#### Record excerpts

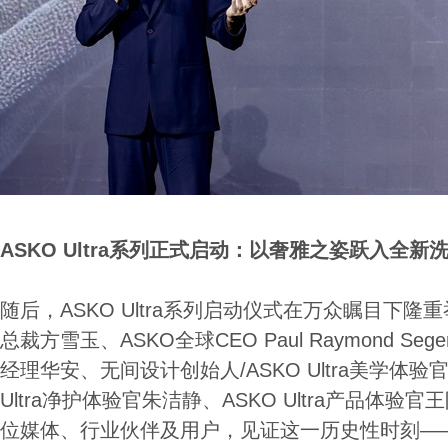
ASKO Ultra系列正式启动：以奢雅之姿跃入全新
随后，ASKO Ultra系列启动仪式在万众瞩目下
总裁方雪玉、ASKO全球CEO Paul Raymond Seg
经理华安、无间设计创始人/ASKO Ultra美学体验官
Ultra净护体验官朱洁静、ASKO Ultra产品体
位媒体、行业伙伴及用户，见证这一历史性时刻—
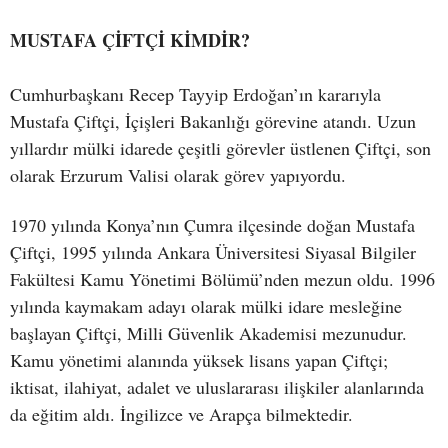
MUSTAFA ÇİFTÇİ KİMDİR?
Cumhurbaşkanı Recep Tayyip Erdoğan’ın kararıyla
Mustafa Çiftçi, İçişleri Bakanlığı görevine atandı. Uzun
yıllardır mülki idarede çeşitli görevler üstlenen Çiftçi, son
olarak Erzurum Valisi olarak görev yapıyordu.
1970 yılında Konya’nın Çumra ilçesinde doğan Mustafa
Çiftçi, 1995 yılında Ankara Üniversitesi Siyasal Bilgiler
Fakültesi Kamu Yönetimi Bölümü’nden mezun oldu. 1996
yılında kaymakam adayı olarak mülki idare mesleğine
başlayan Çiftçi, Milli Güvenlik Akademisi mezunudur.
Kamu yönetimi alanında yüksek lisans yapan Çiftçi;
iktisat, ilahiyat, adalet ve uluslararası ilişkiler alanlarında
da eğitim aldı. İngilizce ve Arapça bilmektedir.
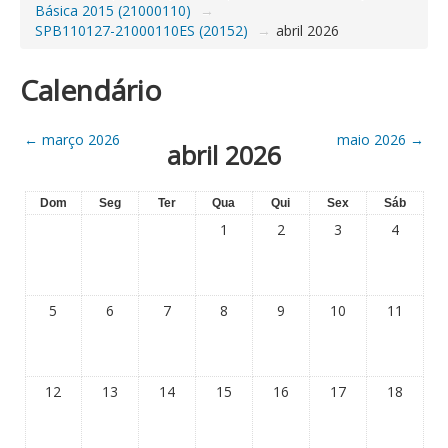
Básica 2015 (21000110)
→
SPB110127-21000110ES (20152)
→
abril 2026
Calendário
←
março 2026
maio 2026
→
abril 2026
Dom
Seg
Ter
Qua
Qui
Sex
Sáb
1
2
3
4
5
6
7
8
9
10
11
12
13
14
15
16
17
18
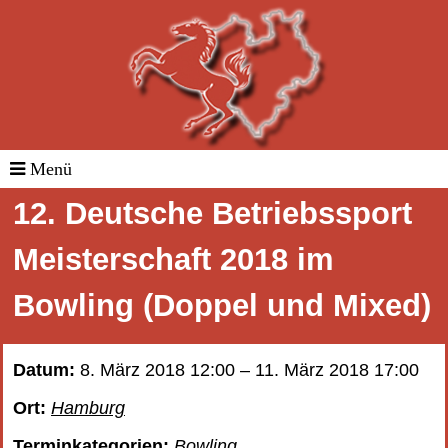
12. Deutsche Betriebssport
Meisterschaft 2018 im
Bowling (Doppel und Mixed)
Datum:
8. März 2018 12:00
–
11. März 2018 17:00
Ort:
Hamburg
Terminkategorien:
Bowling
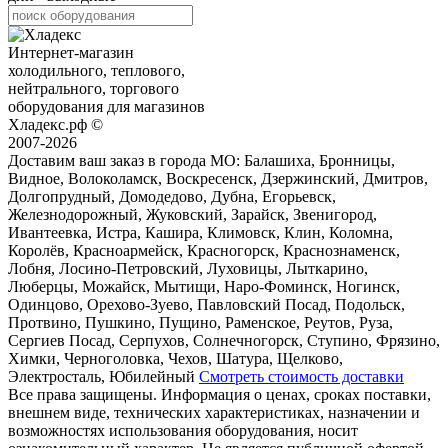
Интернет-магазин
холодильного, теплового,
нейтрального, торгового
оборудования для магазинов
Хладекс.рф ©
2007-2026
Доставим ваш заказ в города МО:
Балашиха, Бронницы,
Видное, Волоколамск, Воскресенск, Дзержинский, Дмитров,
Долгопрудный, Домодедово, Дубна, Егорьевск,
Железнодорожный, Жуковский, Зарайск, Звенигород,
Ивантеевка, Истра, Кашира, Климовск, Клин, Коломна,
Королёв, Красноармейск, Красногорск, Краснознаменск,
Лобня, Лосино-Петровский, Луховицы, Лыткарино,
Люберцы, Можайск, Мытищи, Наро-Фоминск, Ногинск,
Одинцово, Орехово-Зуево, Павловский Посад, Подольск,
Протвино, Пушкино, Пущино, Раменское, Реутов, Руза,
Сергиев Посад, Серпухов, Солнечногорск, Ступино, Фрязино,
Химки, Черноголовка, Чехов, Шатура, Щелково,
Электросталь, Юбилейный
Смотреть стоимость доставки
Все права защищены. Информация о ценах, сроках поставки,
внешнем виде, технических характеристиках, назначении и
возможностях использования оборудования, носит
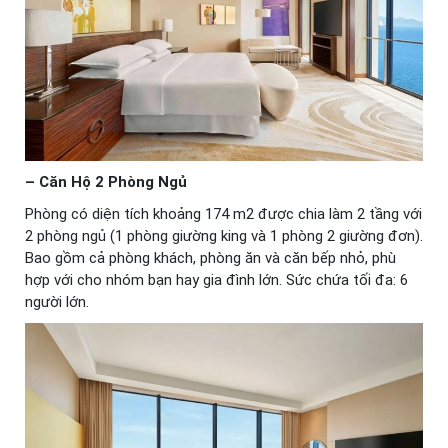
– Căn Hộ 2 Phòng Ngủ
Phòng có diện tích khoảng 174 m2 được chia làm 2 tầng với
2 phòng ngủ (1 phòng giường king và 1 phòng 2 giường đơn).
Bao gồm cả phòng khách, phòng ăn và căn bếp nhỏ, phù
hợp với cho nhóm bạn hay gia đình lớn. Sức chứa tối đa: 6
người lớn.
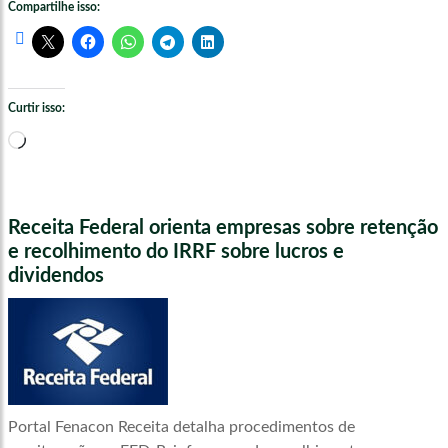
Compartilhe isso:
Curtir isso:
Carregando...
Receita Federal orienta empresas sobre retenção
e recolhimento do IRRF sobre lucros e
dividendos
Portal Fenacon Receita detalha procedimentos de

########

Return the entries above exactly and in full; do not include images.

ASKO Ultra系列正式启动：以奢雅之姿跃入全新
随后，ASKO Ultra系列启动仪式在万众瞩目下
总裁方雪玉、ASKO全球CEO Paul Raymond Seg
经理华安、无间设计创始人/ASKO Ultra美学体验官
Ultra净护体验官朱洁静、ASKO Ultra产品体
位媒体、行业伙伴及用户，见证这一历史性时刻—
MUSTAFA ÇİFTÇİ KİMDİR?
Cumhurbaşkanı Recep Tayyip Erdoğan’ın kararıyla
Mustafa Çiftçi, İçişleri Bakanlığı görevine atandı. Uzun
yıllardır mülki idarede çeşitli görevler üstlenen Çiftçi, son
olarak Erzurum Valisi olarak görev yapıyordu.
1970 yılında Konya’nın Çumra ilçesinde doğan Mustafa
Çiftçi, 1995 yılında Ankara Üniversitesi Siyasal Bilgiler
Fakültesi Kamu Yönetimi Bölümü’nden mezun oldu. 1996
yılında kaymakam adayı olarak mülki idare mesleğine
başlayan Çiftçi, Milli Güvenlik Akademisi mezunudur.
Kamu yönetimi alanında yüksek lisans yapan Çiftçi;
iktisat, ilahiyat, adalet ve uluslararası ilişkiler alanlarında
da eğitim aldı. İngilizce ve Arapça bilmektedir.
Básica 2015 (21000110)
→
SPB110127-21000110ES (20152)
→
abril 2026
Calendário
←
março 2026
maio 2026
→
abril 2026
Dom
Seg
Ter
Qua
Qui
Sex
Sáb
1
2
3
4
5
6
7
8
9
10
11
12
13
14
15
16
17
18
12. Deutsche Betriebssport
Meisterschaft 2018 im
Bowling (Doppel und Mixed)
Datum:
8. März 2018 12:00
–
11. März 2018 17:00
Ort:
Hamburg
Terminkategorien:
Bowling
Интернет-магазин
холодильного, теплового,
нейтрального, торгового
оборудования для магазинов
Хладекс.рф ©
2007-2026
Доставим ваш заказ в города МО:
Балашиха, Бронницы,
Видное, Волоколамск, Воскресенск, Дзержинский, Дмитров,
Долгопрудный, Домодедово, Дубна, Егорьевск,
Железнодорожный, Жуковский, Зарайск, Звенигород,
Ивантеевка, Истра, Кашира, Климовск, Клин, Коломна,
Королёв, Красноармейск, Красногорск, Краснознаменск,
Лобня, Лосино-Петровский, Луховицы, Лыткарино,
Люберцы, Можайск, Мытищи, Наро-Фоминск, Ногинск,
Одинцово, Орехово-Зуево, Павловский Посад, Подольск,
Протвино, Пушкино, Пущино, Раменское, Реутов, Руза,
Сергиев Посад, Серпухов, Солнечногорск, Ступино, Фрязино,
Химки, Черноголовка, Чехов, Шатура, Щелково,
Электросталь, Юбилейный
Смотреть стоимость доставки
Все права защищены. Информация о ценах, сроках поставки,
внешнем виде, технических характеристиках, назначении и
возможностях использования оборудования, носит
– Căn Hộ 2 Phòng Ngủ
Phòng có diện tích khoảng 174 m2 được chia làm 2 tầng với
2 phòng ngủ (1 phòng giường king và 1 phòng 2 giường đơn).
Bao gồm cả phòng khách, phòng ăn và căn bếp nhỏ, phù
hợp với cho nhóm bạn hay gia đình lớn. Sức chứa tối đa: 6
người lớn.
Compartilhe isso:
Curtir isso:
Carregando...
Receita Federal orienta empresas sobre retenção
e recolhimento do IRRF sobre lucros e
dividendos
Portal Fenacon Receita detalha procedimentos de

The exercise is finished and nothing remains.